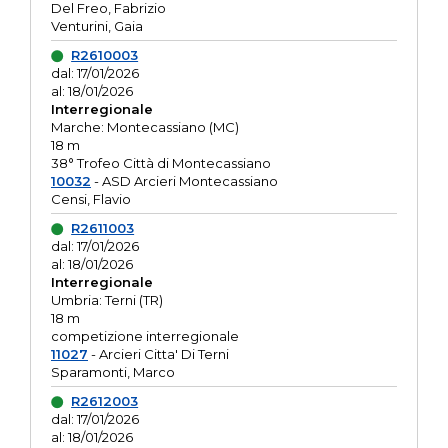
Del Freo, Fabrizio
Venturini, Gaia
R2610003
dal: 17/01/2026
al: 18/01/2026
Interregionale
Marche: Montecassiano (MC)
18 m
38° Trofeo Città di Montecassiano
10032
- ASD Arcieri Montecassiano
Censi, Flavio
R2611003
dal: 17/01/2026
al: 18/01/2026
Interregionale
Umbria: Terni (TR)
18 m
competizione interregionale
11027
- Arcieri Citta' Di Terni
Sparamonti, Marco
R2612003
dal: 17/01/2026
al: 18/01/2026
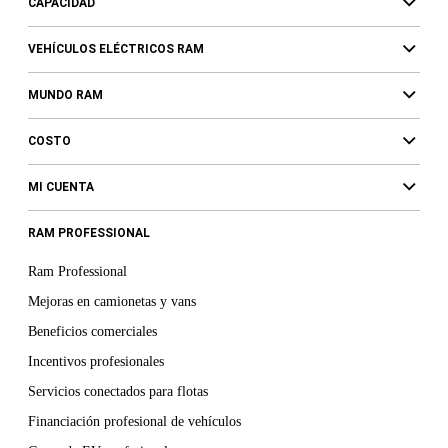
CAPACIDAD
VEHÍCULOS ELÉCTRICOS RAM
MUNDO RAM
COSTO
MI CUENTA
RAM PROFESSIONAL
Ram Professional
Mejoras en camionetas y vans
Beneficios comerciales
Incentivos profesionales
Servicios conectados para flotas
Financiación profesional de vehículos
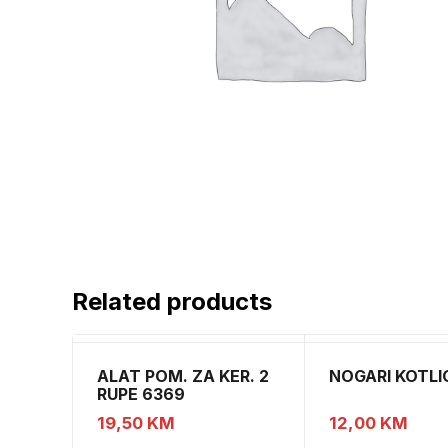
Related products
ALAT POM. ZA KER. 2
NOGARI KOTLI
RUPE 6369
19,50
KM
12,00
KM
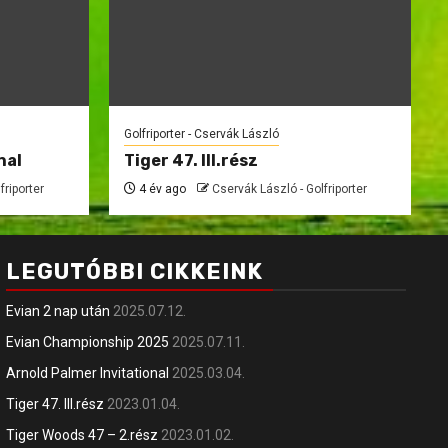
Golfriporter - Cservák László
nal
Tiger 47. III.rész
friporter
4 év ago
Cservák László - Golfriporter
LEGUTÓBBI CIKKEINK
Evian 2 nap után
2025.07.12.
Evian Championship 2025
2025.07.11.
Arnold Palmer Invitational
2025.03.04.
Tiger 47. III.rész
2023.01.04.
Tiger Woods 47 – 2.rész
2023.01.02.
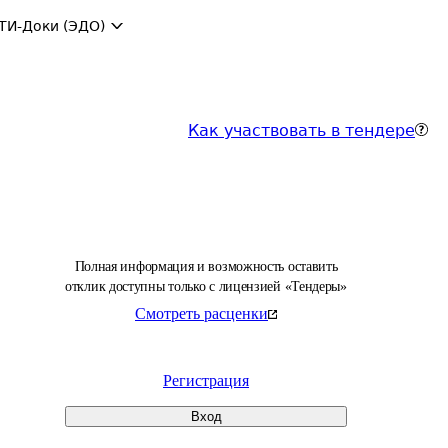
ТИ-Доки (ЭДО)
Как участвовать в тендере
Полная информация и возможность оставить
отклик доступны только с лицензией «Тендеры»
Смотреть расценки
Регистрация
Вход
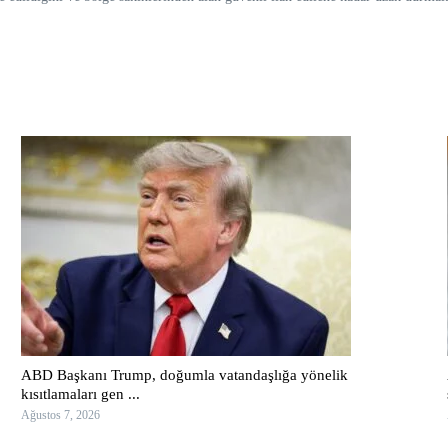
ABD Başkanı Trump, doğumla vatandaşlığa yönelik
kısıtlamaları gen ...
Ağustos 7, 2026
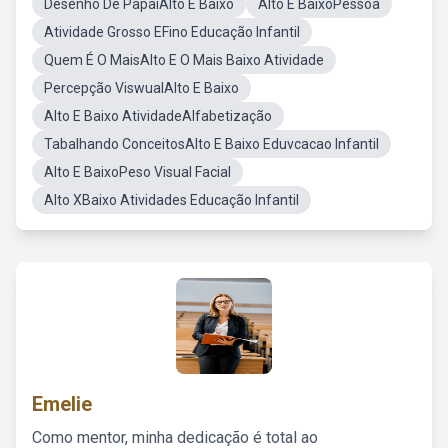
Desenho De PapaiAlto E Baixo
Alto E BaixoPessoa
Atividade Grosso EFino Educação Infantil
Quem É O MaisAlto E O Mais Baixo Atividade
Percepção ViswualAlto E Baixo
Alto E Baixo AtividadeAlfabetização
Tabalhando ConceitosAlto E Baixo Eduvcacao Infantil
Alto E BaixoPeso Visual Facial
Alto XBaixo Atividades Educação Infantil
Emelie
Como mentor, minha dedicação é total ao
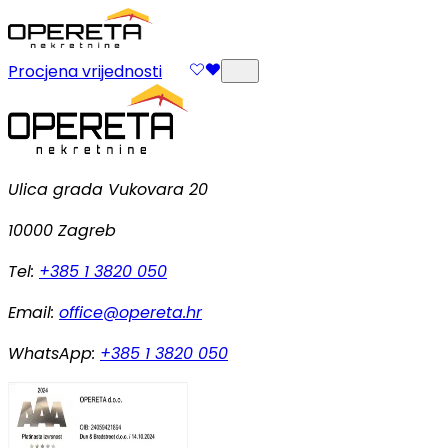
Procjena vrijednosti
Ulica grada Vukovara 20
10000 Zagreb
Tel:
+385 1 3820 050
Email:
office@opereta.hr
WhatsApp:
+385 1 3820 050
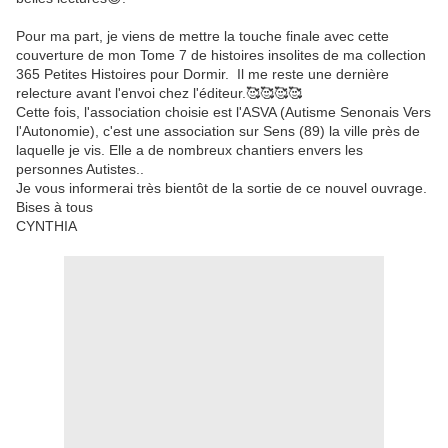
Pour ma part, je viens de mettre la touche finale avec cette
couverture de mon Tome 7 de histoires insolites de ma collection
365 Petites Histoires pour Dormir. Il me reste une dernière
relecture avant l'envoi chez l'éditeur.🥰🥰🥰🥰
Cette fois, l'association choisie est l'ASVA (Autisme Senonais Vers
l'Autonomie), c'est une association sur Sens (89) la ville près de
laquelle je vis. Elle a de nombreux chantiers envers les
personnes Autistes..
Je vous informerai très bientôt de la sortie de ce nouvel ouvrage.
Bises à tous
CYNTHIA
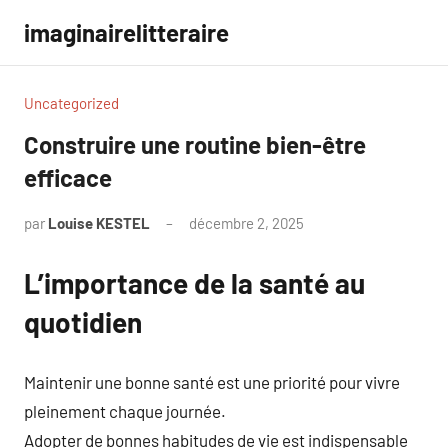
Aller
imaginairelitteraire
au
contenu
Uncategorized
Construire une routine bien-être
efficace
par
Louise KESTEL
décembre 2, 2025
Aucun
commentaire
L’importance de la santé au
quotidien
Maintenir une bonne santé est une priorité pour vivre
pleinement chaque journée.
Adopter de bonnes habitudes de vie est indispensable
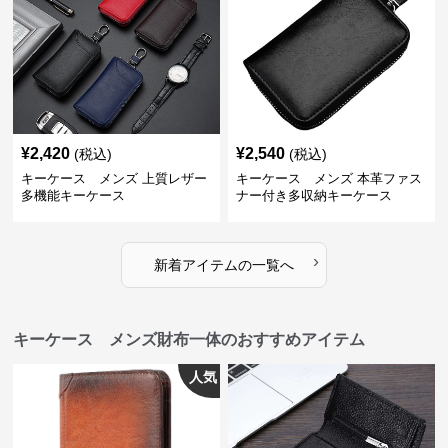
¥
2,420
¥
2,540
(税込)
(税込)
キーケース メンズ 上質レザー
キーケース メンズ 本革ファス
多機能キーケース
ナー付き多収納キーケース
›
新着アイテムの一覧へ
キーケース メンズ財布一体のおすすめアイテム
人気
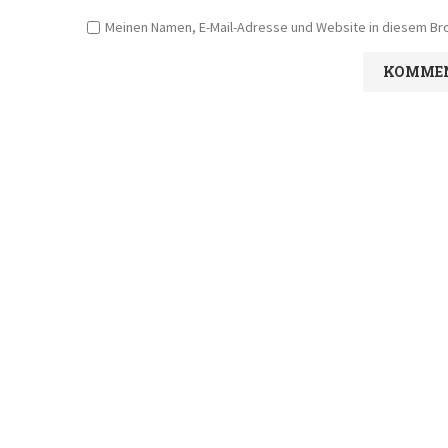
Meinen Namen, E-Mail-Adresse und Website in diesem Bro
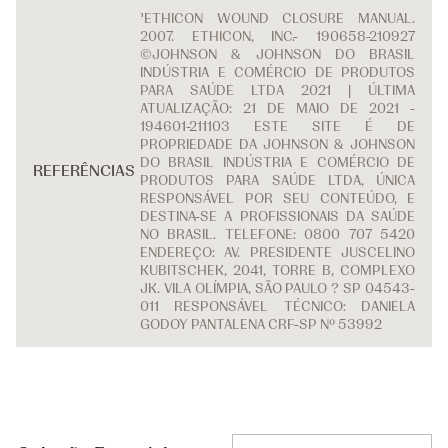
¹ETHICON WOUND CLOSURE MANUAL.
2007. ETHICON, INC.- 190658-210927
©JOHNSON & JOHNSON DO BRASIL
INDÚSTRIA E COMÉRCIO DE PRODUTOS
PARA SAÚDE LTDA 2021 | ÚLTIMA
ATUALIZAÇÃO: 21 DE MAIO DE 2021 -
194601-211103 ESTE SITE É DE
PROPRIEDADE DA JOHNSON & JOHNSON
DO BRASIL INDÚSTRIA E COMÉRCIO DE
REFERÊNCIAS
PRODUTOS PARA SAÚDE LTDA, ÚNICA
RESPONSÁVEL POR SEU CONTEÚDO, E
DESTINA-SE A PROFISSIONAIS DA SAÚDE
NO BRASIL. TELEFONE: 0800 707 5420
ENDEREÇO: AV. PRESIDENTE JUSCELINO
KUBITSCHEK, 2041, TORRE B, COMPLEXO
JK. VILA OLÍMPIA, SÃO PAULO ? SP 04543-
011 RESPONSÁVEL TÉCNICO: DANIELA
GODOY PANTALENA CRF-SP Nº 53992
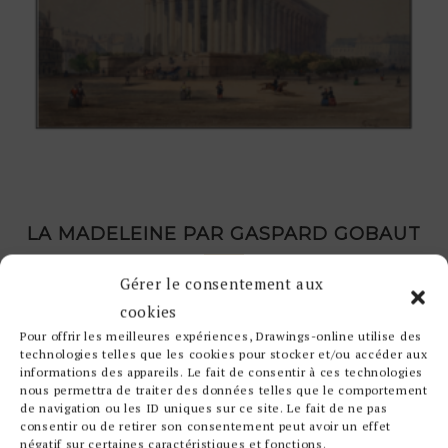
LA MADELEINE PAR GASPARD GOBAUT
€
600,00
Gérer le consentement aux
cookies
Pour offrir les meilleures expériences, Drawings-online utilise des
technologies telles que les cookies pour stocker et/ou accéder aux
informations des appareils. Le fait de consentir à ces technologies
nous permettra de traiter des données telles que le comportement
de navigation ou les ID uniques sur ce site. Le fait de ne pas
consentir ou de retirer son consentement peut avoir un effet
négatif sur certaines caractéristiques et fonctions.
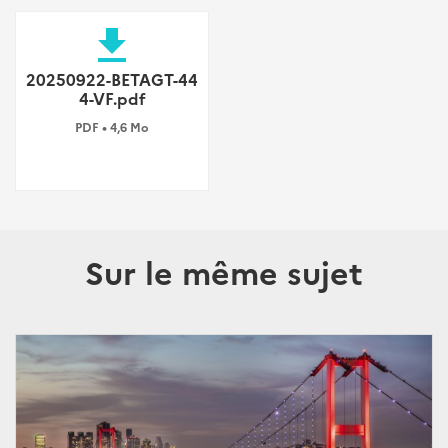
file_download
20250922-BETAGT-44
4-VF.pdf
PDF • 4,6 Mo
Sur le même sujet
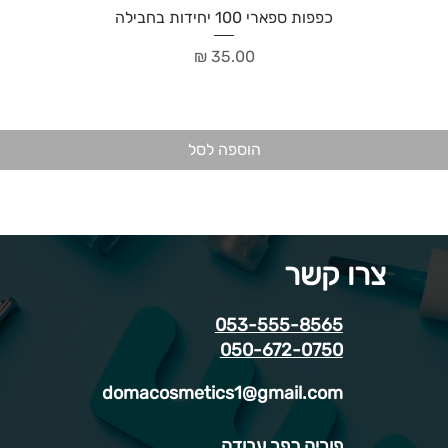
כפפות ספארי 100 יחידות בחבילה
מחיר
הוספה לסל
צרו קשר
053-555-8565
050-672-0750
domacosmetics1@gmail.com
פוריה כפר עבודה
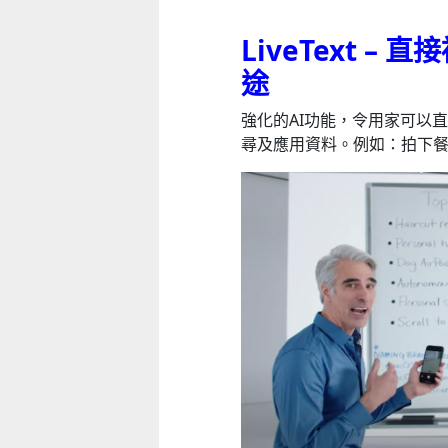
LiveText 
途
強化的AI功能，令用家可以
尋及應用資料。例如：拍下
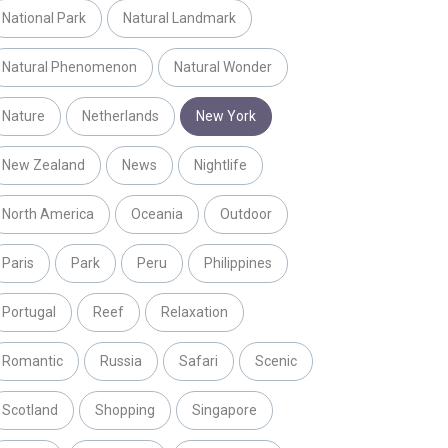
National Park
Natural Landmark
Natural Phenomenon
Natural Wonder
Nature
Netherlands
New York
New Zealand
News
Nightlife
North America
Oceania
Outdoor
Paris
Park
Peru
Philippines
Portugal
Reef
Relaxation
Romantic
Russia
Safari
Scenic
Scotland
Shopping
Singapore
※ ※ ※
__EXERCISE INSTRUCTIONS__
The records are to be returned word for word, without any of their pictures.

__EXERCISE SOLUTION__
Del Freo, Fabrizio
Venturini, Gaia
R2610003
dal: 17/01/2026
al: 18/01/2026
Interregionale
Marche: Montecassiano (MC)
18 m
38° Trofeo Città di Montecassiano
10032
- ASD Arcieri Montecassiano
Censi, Flavio
R2611003
dal: 17/01/2026
al: 18/01/2026
Interregionale
Umbria: Terni (TR)
18 m
competizione interregionale
11027
- Arcieri Citta' Di Terni
Sparamonti, Marco
R2612003
dal: 17/01/2026
al: 18/01/2026
CAPACIDAD
VEHÍCULOS ELÉCTRICOS RAM
MUNDO RAM
COSTO
MI CUENTA
RAM PROFESSIONAL
Ram Professional
Mejoras en camionetas y vans
Beneficios comerciales
Incentivos profesionales
Servicios conectados para flotas
Financiación profesional de vehículos
Related products
ALAT POM. ZA KER. 2
NOGARI KOTLI
RUPE 6369
19,50
KM
12,00
KM
Golfriporter - Cservák László
nal
Tiger 47. III.rész
friporter
4 év ago
Cservák László - Golfriporter
LEGUTÓBBI CIKKEINK
Evian 2 nap után
2025.07.12.
Evian Championship 2025
2025.07.11.
Arnold Palmer Invitational
2025.03.04.
Tiger 47. III.rész
2023.01.04.
Tiger Woods 47 – 2.rész
2023.01.02.
ТИ-Доки (ЭДО)
Как участвовать в тендере
Полная информация и возможность оставить
отклик доступны только с лицензией «Тендеры»
Смотреть расценки
Регистрация
Вход
ABD Başkanı Trump, doğumla vatandaşlığa yönelik
kısıtlamaları gen ...
Ağustos 7, 2026
Desenho De PapaiAlto E Baixo
Alto E BaixoPessoa
Atividade Grosso EFino Educação Infantil
Quem É O MaisAlto E O Mais Baixo Atividade
Percepção ViswualAlto E Baixo
Alto E Baixo AtividadeAlfabetização
Tabalhando ConceitosAlto E Baixo Eduvcacao Infantil
Alto E BaixoPeso Visual Facial
Alto XBaixo Atividades Educação Infantil
Emelie
Como mentor, minha dedicação é total ao
Procjena vrijednosti
Ulica grada Vukovara 20
10000 Zagreb
Tel:
+385 1 3820 050
Email:
office@opereta.hr
WhatsApp:
+385 1 3820 050
Pour ma part, je viens de mettre la touche finale avec cette
couverture de mon Tome 7 de histoires insolites de ma collection
365 Petites Histoires pour Dormir. Il me reste une dernière
relecture avant l'envoi chez l'éditeur.🥰🥰🥰🥰
Cette fois, l'association choisie est l'ASVA (Autisme Senonais Vers
l'Autonomie), c'est une association sur Sens (89) la ville près de
laquelle je vis. Elle a de nombreux chantiers envers les
personnes Autistes..
Je vous informerai très bientôt de la sortie de ce nouvel ouvrage.
Bises à tous
CYNTHIA
Aller
imaginairelitteraire
au
contenu
Uncategorized
Construire une routine bien-être
efficace
par
Louise KESTEL
décembre 2, 2025
Aucun
commentaire
L’importance de la santé au
quotidien
Maintenir une bonne santé est une priorité pour vivre
pleinement chaque journée.
Adopter de bonnes habitudes de vie est indispensable
¥
2,420
¥
2,540
(税込)
(税込)
キーケース メンズ 上質レザー
キーケース メンズ 本革ファス
多機能キーケース
ナー付き多収納キーケース
›
新着アイテムの一覧へ
キーケース メンズ財布一体のおすすめアイテム
人気
Meinen Namen, E-Mail-Adresse und Website in diesem Bro
¹ETHICON WOUND CLOSURE MANUAL.
2007. ETHICON, INC.- 190658-210927
©JOHNSON & JOHNSON DO BRASIL
INDÚSTRIA E COMÉRCIO DE PRODUTOS
PARA SAÚDE LTDA 2021 | ÚLTIMA
ATUALIZAÇÃO: 21 DE MAIO DE 2021 -
194601-211103 ESTE SITE É DE
PROPRIEDADE DA JOHNSON & JOHNSON
DO BRASIL INDÚSTRIA E COMÉRCIO DE
REFERÊNCIAS
PRODUTOS PARA SAÚDE LTDA, ÚNICA
RESPONSÁVEL POR SEU CONTEÚDO, E
DESTINA-SE A PROFISSIONAIS DA SAÚDE
NO BRASIL. TELEFONE: 0800 707 5420
ENDEREÇO: AV. PRESIDENTE JUSCELINO
KUBITSCHEK, 2041, TORRE B, COMPLEXO
JK. VILA OLÍMPIA, SÃO PAULO ? SP 04543-
011 RESPONSÁVEL TÉCNICO: DANIELA
GODOY PANTALENA CRF-SP Nº 53992
LA MADELEINE PAR GASPARD GOBAUT
€
600,00
Gérer le consentement aux
cookies
Pour offrir les meilleures expériences, Drawings-online utilise des
technologies telles que les cookies pour stocker et/ou accéder aux
informations des appareils. Le fait de consentir à ces technologies
nous permettra de traiter des données telles que le comportement
de navigation ou les ID uniques sur ce site. Le fait de ne pas
consentir ou de retirer son consentement peut avoir un effet
négatif sur certaines caractéristiques et fonctions.
file_download
20250922-BETAGT-44
4-VF.pdf
PDF • 4,6 Mo
Sur le même sujet
כפפות ספארי 100 יחידות בחבילה
מחיר
הוספה לסל
צרו קשר
053-555-8565
050-672-0750
domacosmetics1@gmail.com
פוריה כפר עבודה
LiveText 
途
強化的AI功能，令用家可以
尋及應用資料。例如：拍下
National Park
Natural Landmark
Natural Phenomenon
Natural Wonder
Nature
Netherlands
New York
New Zealand
News
Nightlife
North America
Oceania
Outdoor
Paris
Park
Peru
Philippines
Portugal
Reef
Relaxation
Romantic
Russia
Safari
Scenic
Scotland
Shopping
Singapore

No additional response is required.